Tuesday, December 20, 2005

Sally Out to Buy the Beef

Time for another edition of Literary Luncheon, where I print an excerpt of a book featuring a food scene and pair it with an antique recipe, roughly contemporary with the book's publication date.
As the year tumbles toward its end, of course we are all rushing around getting the provisions in place for holiday meals. At my house, we celebrate a very secular Christmas, but we're quite dogmatic about the food. So yes, once again it will be roast beef with Yorkshire pudding, followed by a plum pudding (purchased, and I only eat a few bites).
As you read this snippet from A Christmas Carol (1843) by Charles Dickens, notice how in just a few seconds the mood changes from cold, dark and gloomy to unexpectedly warm and festive, with the promise of a lovely dinner.
A Christmas Carol
In Prose, Being
A Ghost Story of Christmas
by Charles Dickens

Meanwhile the fog and darkness thickened so, that people ran about with flaring links, proffering their services to go before horses in carriages, and conduct them on their way. The ancient tower of a church, whose gruff old bell was always peeping slily down at Scrooge out of a Gothic window in the wall, became invisible, and struck the hours and quarters in the clouds, with tremulous vibrations afterwards as if its teeth were chattering in its frozen head up there. The cold became intense. In the main street, at the corner of the court, some labourers were repairing the gas-pipes, and had lighted a great fire in a brazier, round which a party of ragged men and boys were gathered: warming their hands and winking their eyes before the blaze in rapture. The water-plug being left in solitude, its overflowings sullenly congealed, and turned to misanthropic ice. The brightness of the shops where holly sprigs and berries crackled in the lamp heat of the windows, made pale faces ruddy as they passed. Poulterers' and grocers' trades became a splendid joke: a glorious pageant, with which it was next to impossible to believe that such dull principles as bargain and sale had anything to do. The Lord Mayor, in the stronghold of the mighty Mansion House, gave orders to his fifty cooks and butlers to keep Christmas as a Lord Mayor's household should; and even the little tailor, whom he had fined five shillings on the previous Monday for being drunk and bloodthirsty in the streets, stirred up to-morrow's pudding in his garret, while his lean wife and the baby sallied out to buy the beef.

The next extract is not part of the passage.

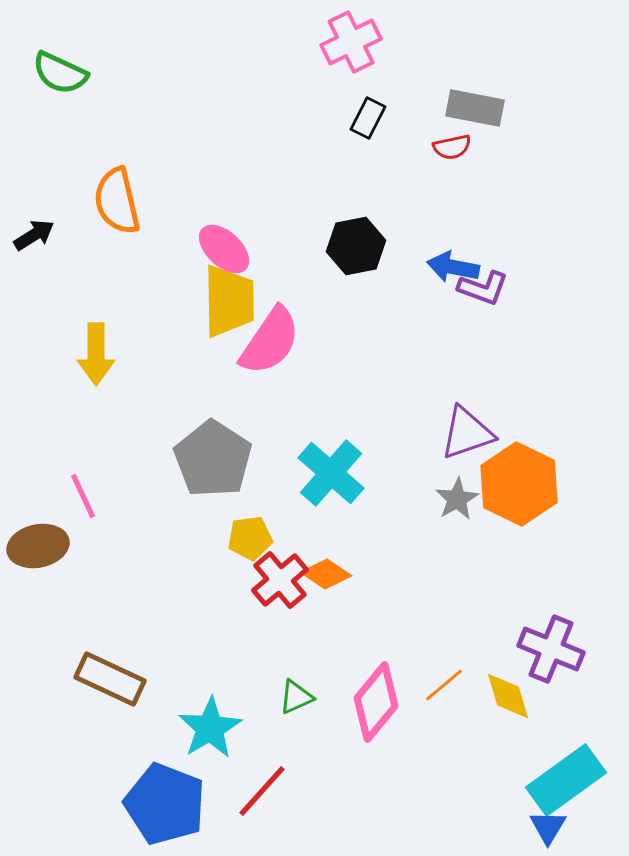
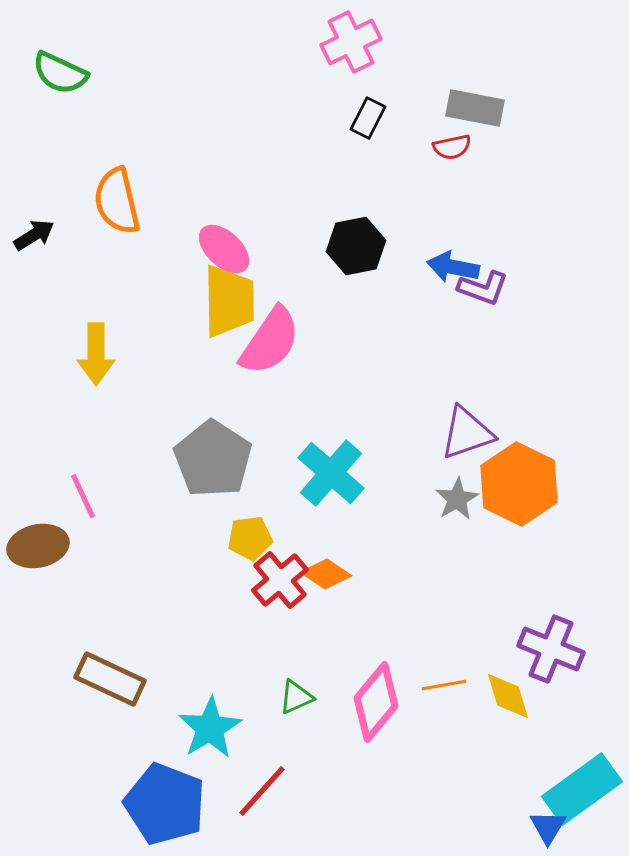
orange line: rotated 30 degrees clockwise
cyan rectangle: moved 16 px right, 9 px down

Isabella Beeton (1836 - 1865)
(Very Good)
1328. INGREDIENTS - 1-1/2 lb. of raisins, 1/2 lb. of currants, 1/2 lb. of mixed peel, 3/4 lb. of bread crumbs, 3/4 lb. of suet, 8 eggs, 1 wineglassful of brandy.
Mode - Stone and cut the raisins in halves, but do not chop them; wash, pick, and dry the currants, and mince the suet finely; cut the candied peel into thin slices, and grate down the bread into fine crumbs. When all these dry ingredients are prepared, mix them well together; then moisten the mixture with the eggs, which should be well beaten, and the brandy; stir well, that everything may be very thoroughly blended, and press the pudding into a buttered mould; tie it down tightly with a floured cloth, and boil for 5 or 6 hours. It may be boiled in a cloth without a mould, and will require the same time allowed for cooking. As Christmas puddings are usually made a few days before they are required for table, when the pudding is taken out of the pot, hang it up immediately, and put a plate or saucer underneath to catch the water that may drain from it. The day it is to be eaten, plunge it into boiling water, and keep it boiling for at least 2 hours; then turn it out of the mould, and serve with brandy-sauce. On Christmas-day a sprig of holly is usually placed in the middle of the pudding, and about a wineglassful of brandy poured round it, which, at the moment of serving, is lighted, and the pudding thus brought to table encircled in flame.
Time - 5 or 6 hours the first time of boiling; 2 hours the day it is to be served.
Average cost, 4s.
Sufficient for a quart mould for 7 or 8 persons.
Seasonable on the 25th of December, and on various festive occasions till March.
Note - Five or six of these puddings should be made at one time, as they will keep good for many weeks, and in cases where unexpected guests arrive, will be found an acceptable, and, as it only requires warming through, a quickly-prepared dish. Moulds of every shape and size are manufactured for these puddings, and may be purchased of Messrs. R. & J. Slack, 336, Strand.


mrs d said...

I once did costumes for a production of Christmas Carol and was given a nifty little book titled Mrs. Cratchit's Recipes. Of course it's packed with most of my other cookbooks, so I haven't a clue what's in it other than probably a lot of puddings and other weird British things made out of suet.

cookiecrumb said...

Mostly suet, I'm sure. Oh, hell. Monkey Gland might be reading this.